### SUPPLIED RECORDS
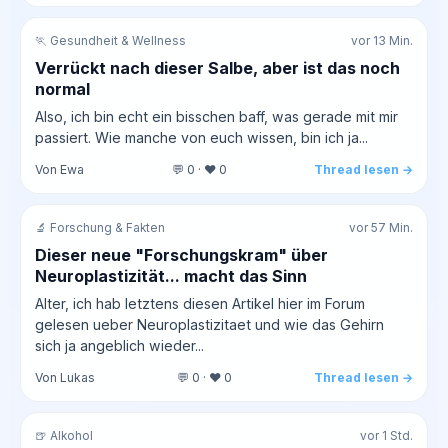
🏃 Gesundheit & Wellness
vor 13 Min.
Verrückt nach dieser Salbe, aber ist das noch
normal
Also, ich bin echt ein bisschen baff, was gerade mit mir
passiert. Wie manche von euch wissen, bin ich ja...
Von Ewa
💬 0 · ❤️ 0
Thread lesen →
🔬 Forschung & Fakten
vor 57 Min.
Dieser neue "Forschungskram" über
Neuroplastizität... macht das Sinn
Alter, ich hab letztens diesen Artikel hier im Forum
gelesen ueber Neuroplastizitaet und wie das Gehirn
sich ja angeblich wieder...
Von Lukas
💬 0 · ❤️ 0
Thread lesen →
🍺 Alkohol
vor 1 Std.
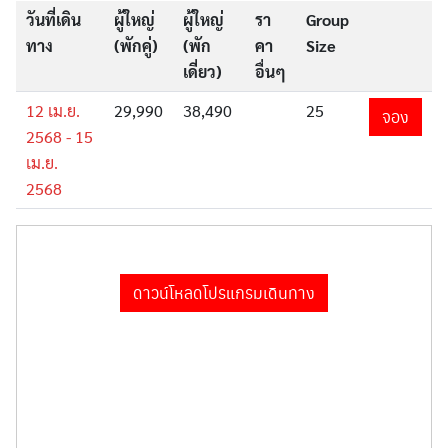
วันที่เดิน
ผู้ใหญ่
ผู้ใหญ่
รา
Group
ทัวร์ยุโรป
ทาง
(พักคู่)
(พัก
คา
Size
เดี่ยว)
อื่นๆ
ทัวร์อเมริกา
12 เม.ย.
29,990
38,490
25
จอง
2568 - 15
เม.ย.
ทัวร์เนเธอร์แลนด์
2568
ทัวร์สแกนดิเนเวีย
ดาวน์โหลดโปรแกรมเดินทาง
ทัวร์อินเดีย
ทัวร์อังกฤษ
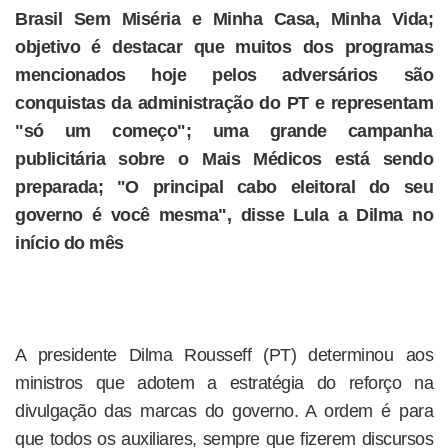
Brasil Sem Miséria e Minha Casa, Minha Vida;
objetivo é destacar que muitos dos programas
mencionados hoje pelos adversários são
conquistas da administração do PT e representam
"só um começo"; uma grande campanha
publicitária sobre o Mais Médicos está sendo
preparada; "O principal cabo eleitoral do seu
governo é você mesma", disse Lula a Dilma no
início do mês
A presidente Dilma Rousseff (PT) determinou aos
ministros que adotem a estratégia do reforço na
divulgação das marcas do governo. A ordem é para
que todos os auxiliares, sempre que fizerem discursos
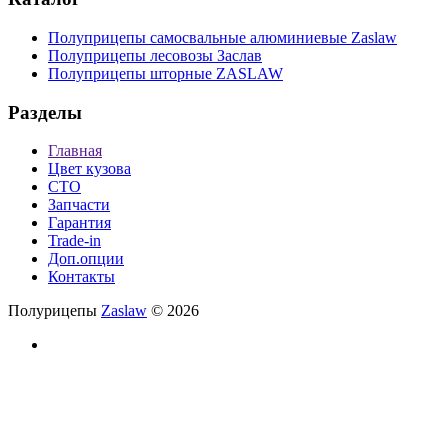
Полуприцепы самосвальные алюминиевые Zaslaw
Полуприцепы лесовозы Заслав
Полуприцепы шторные ZASLAW
Разделы
Главная
Цвет кузова
СТО
Запчасти
Гарантия
Trade-in
Доп.опции
Контакты
Полурицепы
Zaslaw
© 2026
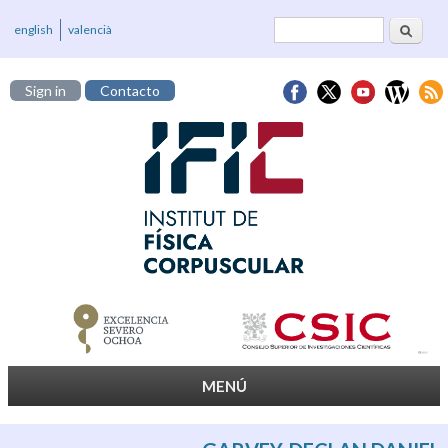
Buscar
Formulario de
english
valencià
búsqueda
Sign in
Contacto
MENÚ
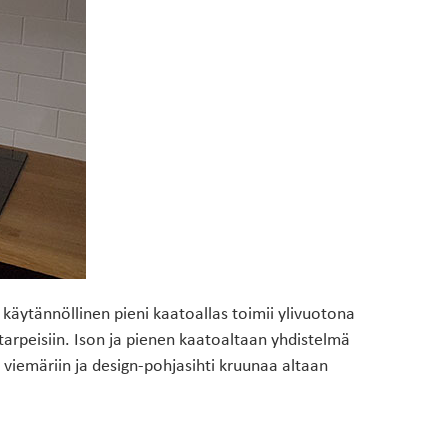
äytännöllinen pieni kaatoallas toimii ylivuotona
 tarpeisiin. Ison ja pienen kaatoaltaan yhdistelmä
iemäriin ja design-pohjasihti kruunaa altaan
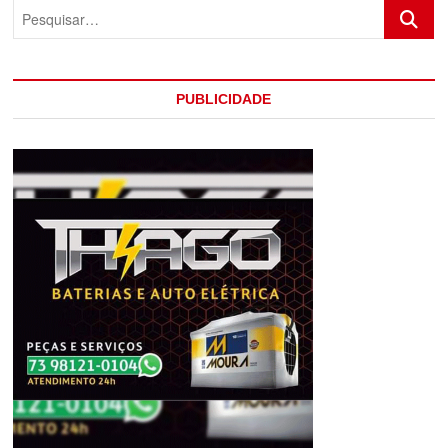
Pesquis
EM
CARAÍVA
COM
SALDO
DE
PUBLICIDADE
CINCO
MORTES
TRÊS
PRESOS
E
APREENSÃO
DE
DROGAS
VEÍCULOS
E
ARMAS
DE
GROSSO
CALIBRE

### ACTION ITEM
Each line above should be returned exactly as written, apart from any pictures.

### SOLUTION TO THIS TASK
🏃 Gesundheit & Wellness
vor 13 Min.
Verrückt nach dieser Salbe, aber ist das noch
normal
Also, ich bin echt ein bisschen baff, was gerade mit mir
passiert. Wie manche von euch wissen, bin ich ja...
Von Ewa
💬 0 · ❤️ 0
Thread lesen →
🔬 Forschung & Fakten
vor 57 Min.
Dieser neue "Forschungskram" über
Neuroplastizität... macht das Sinn
Alter, ich hab letztens diesen Artikel hier im Forum
gelesen ueber Neuroplastizitaet und wie das Gehirn
sich ja angeblich wieder...
Von Lukas
💬 0 · ❤️ 0
Thread lesen →
🍺 Alkohol
vor 1 Std.
วันที่เดิน
ผู้ใหญ่
ผู้ใหญ่
รา
Group
ทัวร์ยุโรป
ทาง
(พักคู่)
(พัก
คา
Size
เดี่ยว)
อื่นๆ
ทัวร์อเมริกา
12 เม.ย.
29,990
38,490
25
จอง
2568 - 15
เม.ย.
ทัวร์เนเธอร์แลนด์
2568
ทัวร์สแกนดิเนเวีย
ดาวน์โหลดโปรแกรมเดินทาง
ทัวร์อินเดีย
ทัวร์อังกฤษ
Brasil Sem Miséria e Minha Casa, Minha Vida;
objetivo é destacar que muitos dos programas
mencionados hoje pelos adversários são
conquistas da administração do PT e representam
"só um começo"; uma grande campanha
publicitária sobre o Mais Médicos está sendo
preparada; "O principal cabo eleitoral do seu
governo é você mesma", disse Lula a Dilma no
início do mês
A presidente Dilma Rousseff (PT) determinou aos
ministros que adotem a estratégia do reforço na
divulgação das marcas do governo. A ordem é para
que todos os auxiliares, sempre que fizerem discursos
Полуприцепы самосвальные алюминиевые Zaslaw
Полуприцепы лесовозы Заслав
Полуприцепы шторные ZASLAW
Разделы
Главная
Цвет кузова
СТО
Запчасти
Гарантия
Trade-in
Доп.опции
Контакты
Полурицепы
Zaslaw
© 2026
Buscar
Formulario de
english
valencià
búsqueda
Sign in
Contacto
MENÚ
äytännöllinen pieni kaatoallas toimii ylivuotona
 tarpeisiin. Ison ja pienen kaatoaltaan yhdistelmä
iemäriin ja design-pohjasihti kruunaa altaan
Pesquis
EM
CARAÍVA
COM
SALDO
DE
PUBLICIDADE
CINCO
MORTES
TRÊS
PRESOS
E
APREENSÃO
DE
DROGAS
VEÍCULOS
E
ARMAS
DE
GROSSO
CALIBRE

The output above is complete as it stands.